GUATEMALA CITY – Thousands of Guatemalans took to the streets on Thursday to protest, starting fires and blocking roads across the Central American country, to demand the resignation of President Alejandro Giammattei after the dismissal of a notorious anti- prosecutor. corruption.
The protests have gathered momentum since Guatemala’s Attorney General Maria Porras last week removed anti-corruption fighter Juan Francisco Sandoval as head of the Office of the Special Prosecutor Against Impunity (FECI), a decision which was condemned by Washington.
Sandoval, who fled Guatemala last weekend, said he was fired after the attorney general prevented him from trying to investigate corruption cases linked to Giammattei. The president denied being involved in corruption.

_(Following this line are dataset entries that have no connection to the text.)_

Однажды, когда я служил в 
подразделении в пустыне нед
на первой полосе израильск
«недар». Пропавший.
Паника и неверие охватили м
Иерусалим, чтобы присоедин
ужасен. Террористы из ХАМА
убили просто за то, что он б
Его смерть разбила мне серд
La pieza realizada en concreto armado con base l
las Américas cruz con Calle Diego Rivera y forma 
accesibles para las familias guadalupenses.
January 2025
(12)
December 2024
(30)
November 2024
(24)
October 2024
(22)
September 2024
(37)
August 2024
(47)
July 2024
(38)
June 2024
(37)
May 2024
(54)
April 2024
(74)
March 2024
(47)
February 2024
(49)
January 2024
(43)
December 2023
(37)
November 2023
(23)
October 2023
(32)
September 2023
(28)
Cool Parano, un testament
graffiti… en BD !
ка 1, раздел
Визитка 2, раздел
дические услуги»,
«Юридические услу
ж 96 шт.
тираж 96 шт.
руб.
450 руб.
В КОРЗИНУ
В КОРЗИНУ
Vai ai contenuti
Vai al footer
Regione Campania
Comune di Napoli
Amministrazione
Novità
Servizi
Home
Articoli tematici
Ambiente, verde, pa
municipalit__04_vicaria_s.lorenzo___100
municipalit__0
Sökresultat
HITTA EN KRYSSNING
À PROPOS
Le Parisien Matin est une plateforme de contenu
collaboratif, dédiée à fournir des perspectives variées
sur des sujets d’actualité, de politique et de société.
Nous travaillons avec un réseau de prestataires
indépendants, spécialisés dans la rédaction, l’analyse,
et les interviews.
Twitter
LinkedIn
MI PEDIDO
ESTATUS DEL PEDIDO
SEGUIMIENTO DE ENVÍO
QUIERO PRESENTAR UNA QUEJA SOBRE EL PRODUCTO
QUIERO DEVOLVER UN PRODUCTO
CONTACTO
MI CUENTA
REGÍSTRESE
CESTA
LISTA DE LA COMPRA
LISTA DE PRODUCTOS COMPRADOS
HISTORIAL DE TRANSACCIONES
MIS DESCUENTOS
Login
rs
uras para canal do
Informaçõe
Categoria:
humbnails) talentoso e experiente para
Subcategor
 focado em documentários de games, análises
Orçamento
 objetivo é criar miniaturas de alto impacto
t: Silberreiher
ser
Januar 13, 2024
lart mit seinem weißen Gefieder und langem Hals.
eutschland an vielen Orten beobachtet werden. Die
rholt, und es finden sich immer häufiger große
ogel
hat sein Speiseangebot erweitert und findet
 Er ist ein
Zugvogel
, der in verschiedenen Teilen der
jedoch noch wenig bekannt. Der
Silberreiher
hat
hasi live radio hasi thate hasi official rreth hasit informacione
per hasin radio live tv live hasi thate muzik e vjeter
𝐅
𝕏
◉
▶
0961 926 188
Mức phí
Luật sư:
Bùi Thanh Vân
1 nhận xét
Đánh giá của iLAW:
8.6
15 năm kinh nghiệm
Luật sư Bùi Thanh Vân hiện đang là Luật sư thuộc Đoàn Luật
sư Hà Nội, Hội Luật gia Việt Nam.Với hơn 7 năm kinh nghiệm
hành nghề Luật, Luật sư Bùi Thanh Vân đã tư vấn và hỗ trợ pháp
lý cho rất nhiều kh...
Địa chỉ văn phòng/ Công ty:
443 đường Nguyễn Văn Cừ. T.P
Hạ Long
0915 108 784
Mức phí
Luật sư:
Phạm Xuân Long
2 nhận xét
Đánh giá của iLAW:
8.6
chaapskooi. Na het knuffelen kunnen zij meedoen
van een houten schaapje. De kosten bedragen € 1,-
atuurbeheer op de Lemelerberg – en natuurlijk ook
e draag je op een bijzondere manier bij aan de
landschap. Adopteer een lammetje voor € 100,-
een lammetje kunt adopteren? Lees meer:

In an interview with a local TV station last weekend, Porras said she always acted transparently. “(Sandoval) exercised selective justice as he tried to prosecute people of opposing ideology,” she said.
In Guatemala City, a crowd of thousands marched from the Presidential Palace to the Attorney General’s office with signs saying “Giammattei, resign”.
Protesters set tires on fire and spray paint at police officers deployed to protect government buildings.
“Today we are in front of the presidential palace but a president does not live here: a traitor does,” said Samuel Pérez, an opposition deputy who joined the demonstrators.
At 5 p.m. local time, the number of protesters began to decline, as the remaining protesters camped peacefully outside the National Palace of Culture, an imposing museum building that also houses some of the president’s offices.
The protests in Guatemala City were part of a nationwide strike called by indigenous leaders, social groups and student organizations to demand the resignation of Giammattei and Porras.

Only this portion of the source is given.